Something I am starting to admit to myself - I have a problem with alcohol. I drink most evenings. This relates to my overall mental health issues, and I guess ultimately I am something of an alcoholic. I really want to stop or slow down/cut it down, but haven't been successful so far.
So... bit more backstory, sorry for how long this is going on.... I caught covid again and tested positive in November 2021. This time it properly hammered me. I was in bed for a week and a half. There weren't any breathing issues, but definite temperature/fever issues, throat, nose, etc. I'm pretty sure I went a bit mental around this time too, because I was a proper arsehole to a friend (who has since stopped talking to me) and I had this fog constantly.
Now I sit here, September 2023... and I've just tested positive again tonight, and I'm feeling really grumpy and sorry for myself.
And I'm thinking about the health weirdness I've had the last 3 years:
- Struggling to hit my PR's for weight training and running
- Even walking around the corner to the local shops will sometimes have me out of breath.

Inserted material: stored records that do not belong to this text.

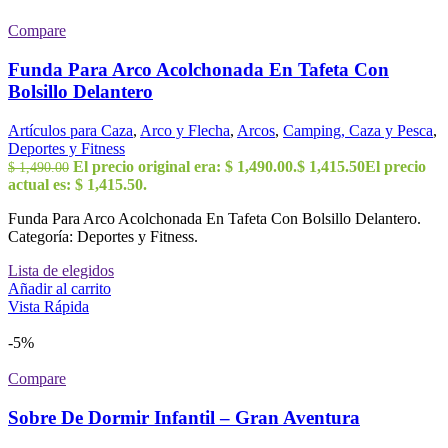
Compare
Funda Para Arco Acolchonada En Tafeta Con
Bolsillo Delantero
Artículos para Caza
,
Arco y Flecha
,
Arcos
,
Camping, Caza y Pesca
,
Deportes y Fitness
El precio original era: $ 1,490.00.
$
1,415.50
El precio
$
1,490.00
actual es: $ 1,415.50.
Funda Para Arco Acolchonada En Tafeta Con Bolsillo Delantero.
Categoría: Deportes y Fitness.
Lista de elegidos
Añadir al carrito
Vista Rápida
-5%
Compare
Sobre De Dormir Infantil – Gran Aventura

- I've been suffering with anxiety pretty badly the last 2 years; two ambulance call outs for suspected heart attacks, which turned out to be panic attacks. But at the time I truly thought I was going to die. My dad died of a random and powerful heart attack when he was 38, and I was there when it was happening, so this is a bit of a pain point for me.
- Strange moments of dizziness, even when remaining still in bed.

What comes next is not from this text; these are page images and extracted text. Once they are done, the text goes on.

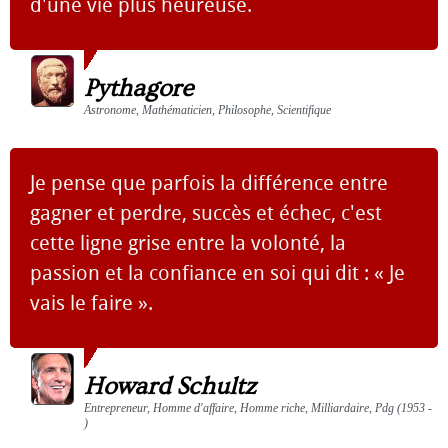
d'une vie plus heureuse.
Pythagore
Astronome, Mathématicien, Philosophe, Scientifique
Je pense que parfois la différence entre
gagner et perdre, succès et échec, c'est
cette ligne grise entre la volonté, la
passion et la confiance en soi qui dit : « Je
vais le faire ».
Howard Schultz
Entrepreneur, Homme d'affaire, Homme riche, Milliardaire, Pdg (1953 -
)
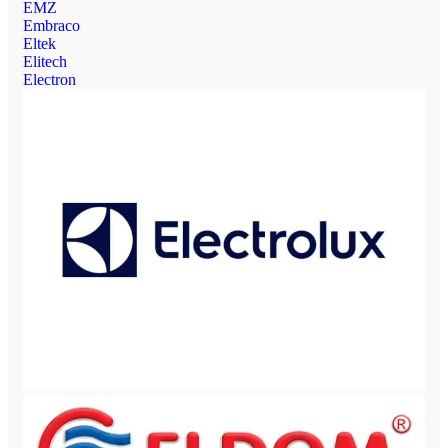
EMZ
Embraco
Eltek
Elitech
Electron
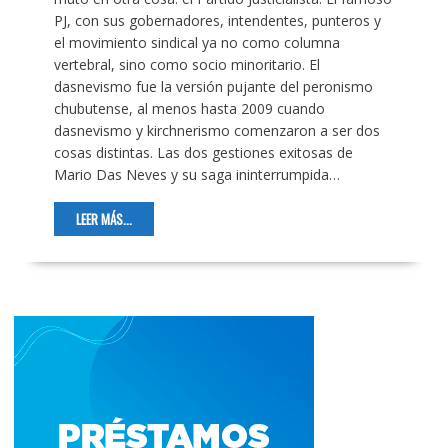
PJ, con sus gobernadores, intendentes, punteros y
el movimiento sindical ya no como columna
vertebral, sino como socio minoritario. El
dasnevismo fue la versión pujante del peronismo
chubutense, al menos hasta 2009 cuando
dasnevismo y kirchnerismo comenzaron a ser dos
cosas distintas. Las dos gestiones exitosas de
Mario Das Neves y su saga ininterrumpida…
LEER MÁS...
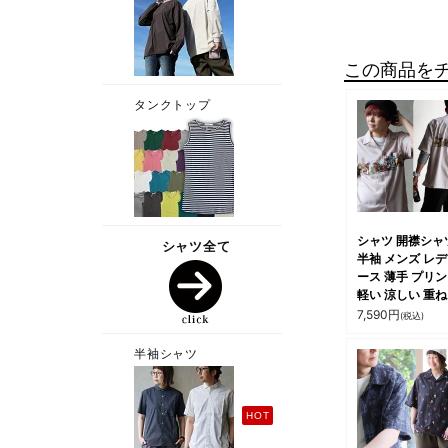
この商品を
シャツ 開襟シャ
半袖 メンズ レ
ース 薄手 プリ
軽い 涼しい 重
大きいサイズ 体
7,590
円
(税込)
バー カジュアル
パティ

- Moments where my heart-rate will rise randomly for about an hour, and then return to normal.
- I nap way more than I used to, and it is much harder for me to regulate my sleep.
- I move much less, and exercise fatigues me. This has led to a weight increase. In Jan 2020, I was 91.2kg. In Oct 2021, I was 85.6kg. Today I am 100kg, square on the nose. I can walk 10,000 steps at a moderate pace, and afterwards I'm like... "fuck I need a nap!"
- But I also drink alcohol way more than I used to. Tonight is my first night off in months. Genuinely. I feel like such a c*nt for letting it get to this point.
- Another thing that started coming on over the last two years was I started to choke on food. I have a hiatal hernia and a schatzki ring, and my oesophagus was constricting. I lost a bit of weight because I just wasn't eating properly. I started to avoid food because I was scared of choking. I never normally drink Coke for example, but I started to drink it all the time just to basically force food down.
- But then after I had an endoscopy to check for the usual stuff (cancer was mentioned, but thank fuck I didn't have it!) it just went away immediately!?! Like they prized the bloody thing open or something! Or they broke the ring? I don't know. Never been able to get any answers out of the doctors.
- My mum was diagnosed with lymphoma in 2022 as well, so that was a huge source of anxiety as well.
Anyway... sorry that this is so random. I'm just venting my scattered thoughts as I sit here feeling sorry for myself that I have covid for the 3rd time.
I've just turned 39, and in many ways I still live like an idiot teenager even though I am married and have two kids. But also the responsibilities and stresses I have in my life are so much more overwhelming for me than say 10 years ago. I feel awful most days. Back pain, body issues because I'm overweight, anxiety, stress from my job... and I just wonder how much of this could be related to long covid? How much of it is the standard ageing process? I just have no idea at this point. There are too many factors at play, and I'll probably never know for sure. But all of this is making me feel like a proper hypocondriac.
I really miss how I felt when I was 25. That is such a trite twatty thing to say, but I don't know how else to describe it!